- **TASK DESCRIPTION**
Below are records; copy every line among them that contains the word "해외거래처에서".

===== DATA UNDER STUDY

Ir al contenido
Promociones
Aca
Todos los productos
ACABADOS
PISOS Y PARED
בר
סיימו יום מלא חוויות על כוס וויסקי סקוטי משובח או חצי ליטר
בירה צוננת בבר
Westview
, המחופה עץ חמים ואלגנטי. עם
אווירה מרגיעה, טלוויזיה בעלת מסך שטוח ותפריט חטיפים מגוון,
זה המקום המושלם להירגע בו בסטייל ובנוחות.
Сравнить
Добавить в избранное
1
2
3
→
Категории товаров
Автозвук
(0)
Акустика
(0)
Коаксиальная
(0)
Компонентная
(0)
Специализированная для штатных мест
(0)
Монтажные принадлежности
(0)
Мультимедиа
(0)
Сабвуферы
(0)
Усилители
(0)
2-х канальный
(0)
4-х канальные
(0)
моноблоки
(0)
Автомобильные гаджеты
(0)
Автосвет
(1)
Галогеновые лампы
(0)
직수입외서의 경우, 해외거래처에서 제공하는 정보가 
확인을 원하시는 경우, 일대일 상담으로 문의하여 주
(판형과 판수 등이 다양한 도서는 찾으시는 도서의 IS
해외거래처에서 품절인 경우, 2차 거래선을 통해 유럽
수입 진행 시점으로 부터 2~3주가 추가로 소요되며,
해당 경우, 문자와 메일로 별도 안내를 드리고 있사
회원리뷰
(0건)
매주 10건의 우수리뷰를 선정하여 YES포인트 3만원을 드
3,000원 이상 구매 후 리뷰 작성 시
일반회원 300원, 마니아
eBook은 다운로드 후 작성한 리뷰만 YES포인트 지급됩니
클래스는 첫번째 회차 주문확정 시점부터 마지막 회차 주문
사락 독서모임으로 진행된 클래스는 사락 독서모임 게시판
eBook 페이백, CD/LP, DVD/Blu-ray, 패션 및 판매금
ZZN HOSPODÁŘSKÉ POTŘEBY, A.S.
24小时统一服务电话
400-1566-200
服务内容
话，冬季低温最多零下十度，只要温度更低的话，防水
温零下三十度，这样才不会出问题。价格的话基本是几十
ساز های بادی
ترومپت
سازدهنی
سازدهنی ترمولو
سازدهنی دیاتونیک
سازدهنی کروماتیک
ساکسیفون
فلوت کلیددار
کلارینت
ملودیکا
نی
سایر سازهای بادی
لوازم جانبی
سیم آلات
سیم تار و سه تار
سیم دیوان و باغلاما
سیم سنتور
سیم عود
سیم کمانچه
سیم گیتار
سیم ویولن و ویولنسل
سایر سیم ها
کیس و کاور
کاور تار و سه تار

==========

- **TASK SOLUTION**
직수입외서의 경우, 해외거래처에서 제공하는 정보가 
해외거래처에서 품절인 경우, 2차 거래선을 통해 유럽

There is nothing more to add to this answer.